Records supplied.

Content starts

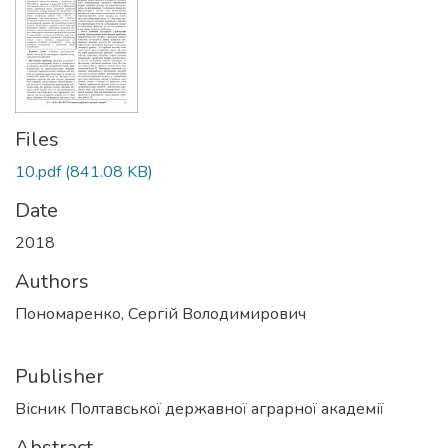
Files
10.pdf
(841.08 KB)
Date
2018
Authors
Пономаренко, Сергій Володимирович
Publisher
Вісник Полтавської державної аграрної академії
Abstract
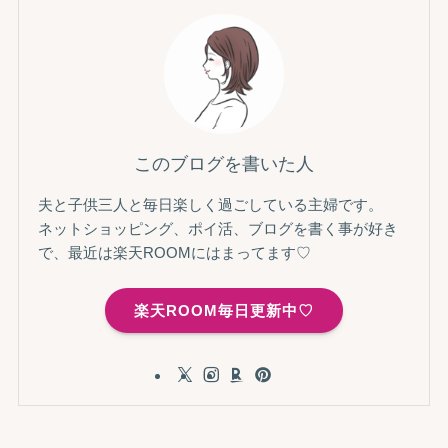
このブログを書いた人
夫と子供三人と毎日楽しく過ごしている主婦です。
ネットショッピング、ポイ活、ブログを書く事が好き
で、最近は楽天ROOMにはまってます♡
楽天ROOM毎日更新中♡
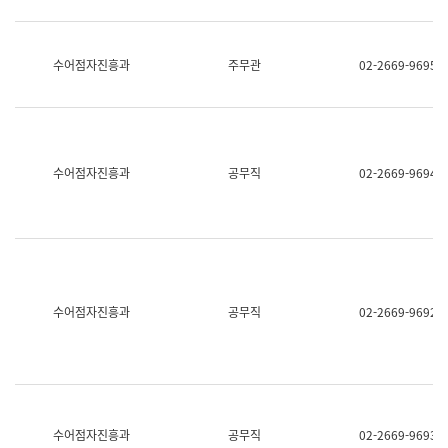
보
과
한
국
수어점자진흥과
주무관
02-2669-9695
어
진
흥
과
수
어
수어점자진흥과
공무직
02-2669-9694
점
자
진
흥
과
수어점자진흥과
공무직
02-2669-9692
수어점자진흥과
공무직
02-2669-9693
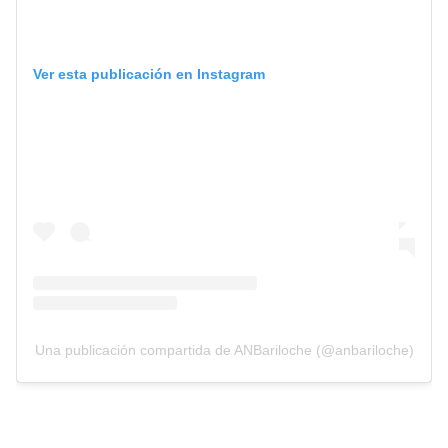
Ver esta publicación en Instagram
Una publicación compartida de ANBariloche (@anbariloche)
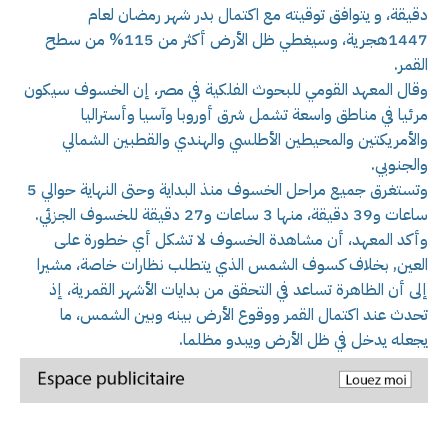
دقيقة، و يتوافق توقيته مع اكتمال بدر شهر رمضان لعام
1447هجرية، وسيغطي ظل الأرض أكثر من 115% من سطح
القمر.
وقال المعهد القومي للبحوث الفلكية في مصر، إن الخسوف سيكون
مرئيا في مناطق واسعة تشمل شرق أوروبا وآسيا وأستراليا
والأمريكتين والمحيطين الأطلسي والهندي والقطبين الشمالي
والجنوبي.
وتستغرق جميع مراحل الخسوف منذ البداية وحتى النهاية حوالي 5
ساعات و39 دقيقة، منها 3 ساعات و27 دقيقة للخسوف الجزئي.
وأكد المعهد، أن مشاهدة الخسوف لا تشكل أي خطورة على
العين, بخلاف كسوف الشمس الذي يتطلب نظارات خاصة، مشيرا
إلى أن الظاهرة تساعد في التحقق من بدايات الأشهر القمرية، إذ
تحدث عند اكتمال القمر ووقوع الأرض بينه وبين الشمس، ما
يجعله يدخل في ظل الأرض ويبدو مظلما.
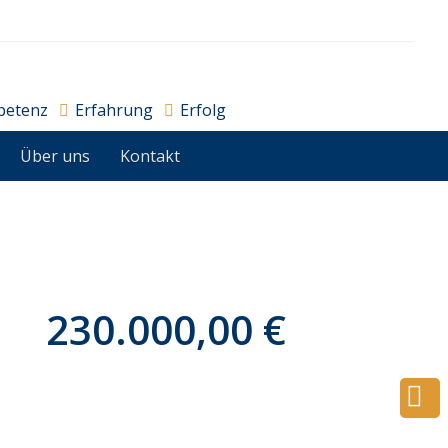
petenz
Erfahrung
Erfolg
Über uns
Kontakt
230.000,00 €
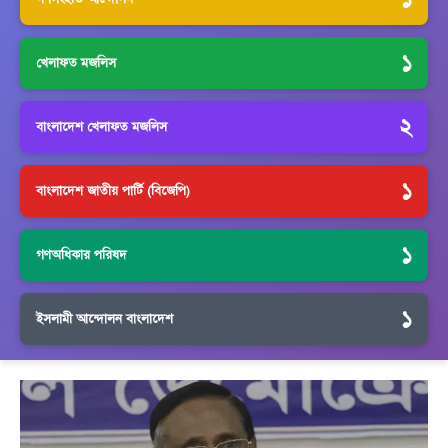
১
খেলাফত মজলিস
২
বাংলাদেশ খেলাফত মজলিস
১
বাংলাদেশ জাতীয় পার্টি (বিজেপি)
১
গণঅধিকার পরিষদ
১
ইসলামী আন্দোলন বাংলাদেশ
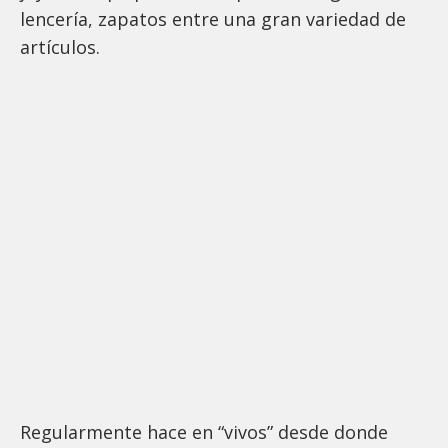
lencería, zapatos entre una gran variedad de
artículos.
Regularmente hace en “vivos” desde donde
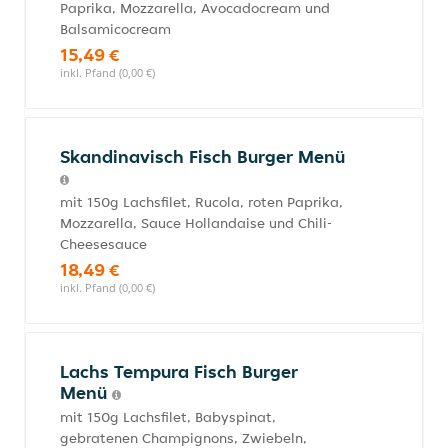
Paprika, Mozzarella, Avocadocream und
Balsamicocream
15,49 €
inkl. Pfand (0,00 €)
Skandinavisch Fisch Burger Menü
mit 150g Lachsfilet, Rucola, roten Paprika,
Mozzarella, Sauce Hollandaise und Chili-
Cheesesauce
18,49 €
inkl. Pfand (0,00 €)
Lachs Tempura Fisch Burger
Menü
mit 150g Lachsfilet, Babyspinat,
gebratenen Champignons, Zwiebeln,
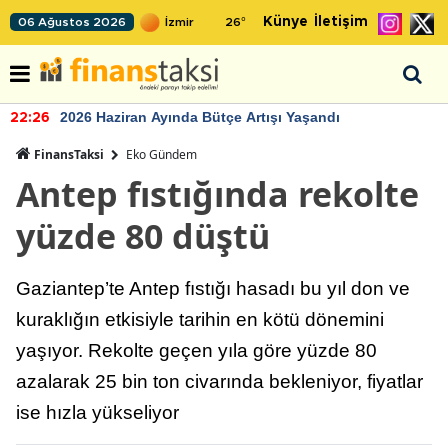
Künye
İletişim
06 Ağustos 2026
26
°
2026 Haziran Ayında Bütçe Artışı Yaşandı
22:26
FinansTaksi
Eko Gündem
Antep fıstığında rekolte
yüzde 80 düştü
Gaziantep’te Antep fıstığı hasadı bu yıl don ve
kuraklığın etkisiyle tarihin en kötü dönemini
yaşıyor. Rekolte geçen yıla göre yüzde 80
azalarak 25 bin ton civarında bekleniyor, fiyatlar
ise hızla yükseliyor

Content ends

Task to carry out.
Print each record as it appears above, dropping every picture from the copy.

Response area.
Files
10.pdf
(841.08 KB)
Date
2018
Authors
Пономаренко, Сергій Володимирович
Publisher
Вісник Полтавської державної аграрної академії
Abstract
このブログを書いた人
夫と子供三人と毎日楽しく過ごしている主婦です。
ネットショッピング、ポイ活、ブログを書く事が好き
で、最近は楽天ROOMにはまってます♡
楽天ROOM毎日更新中♡
보
과
한
국
수어점자진흥과
주무관
02-2669-9695
어
진
흥
과
수
어
수어점자진흥과
공무직
02-2669-9694
점
자
진
흥
과
수어점자진흥과
공무직
02-2669-9692
수어점자진흥과
공무직
02-2669-9693
Ver esta publicación en Instagram
Una publicación compartida de ANBariloche (@anbariloche)
دقيقة، و يتوافق توقيته مع اكتمال بدر شهر رمضان لعام
1447هجرية، وسيغطي ظل الأرض أكثر من 115% من سطح
القمر.
وقال المعهد القومي للبحوث الفلكية في مصر، إن الخسوف سيكون
مرئيا في مناطق واسعة تشمل شرق أوروبا وآسيا وأستراليا
والأمريكتين والمحيطين الأطلسي والهندي والقطبين الشمالي
والجنوبي.
وتستغرق جميع مراحل الخسوف منذ البداية وحتى النهاية حوالي 5
ساعات و39 دقيقة، منها 3 ساعات و27 دقيقة للخسوف الجزئي.
وأكد المعهد، أن مشاهدة الخسوف لا تشكل أي خطورة على
العين, بخلاف كسوف الشمس الذي يتطلب نظارات خاصة، مشيرا
إلى أن الظاهرة تساعد في التحقق من بدايات الأشهر القمرية، إذ
تحدث عند اكتمال القمر ووقوع الأرض بينه وبين الشمس، ما
يجعله يدخل في ظل الأرض ويبدو مظلما.
petenz
Erfahrung
Erfolg
Über uns
Kontakt
230.000,00 €
১
খেলাফত মজলিস
২
বাংলাদেশ খেলাফত মজলিস
১
বাংলাদেশ জাতীয় পার্টি (বিজেপি)
১
গণঅধিকার পরিষদ
১
ইসলামী আন্দোলন বাংলাদেশ
lencería, zapatos entre una gran variedad de
artículos.
Regularmente hace en “vivos” desde donde
Paprika, Mozzarella, Avocadocream und
Balsamicocream
15,49 €
inkl. Pfand (0,00 €)
Skandinavisch Fisch Burger Menü
mit 150g Lachsfilet, Rucola, roten Paprika,
Mozzarella, Sauce Hollandaise und Chili-
Cheesesauce
18,49 €
inkl. Pfand (0,00 €)
Lachs Tempura Fisch Burger
Menü
mit 150g Lachsfilet, Babyspinat,
gebratenen Champignons, Zwiebeln,
Künye
İletişim
06 Ağustos 2026
26
°
2026 Haziran Ayında Bütçe Artışı Yaşandı
22:26
FinansTaksi
Eko Gündem
Antep fıstığında rekolte
yüzde 80 düştü
Gaziantep’te Antep fıstığı hasadı bu yıl don ve
kuraklığın etkisiyle tarihin en kötü dönemini
yaşıyor. Rekolte geçen yıla göre yüzde 80
azalarak 25 bin ton civarında bekleniyor, fiyatlar
ise hızla yükseliyor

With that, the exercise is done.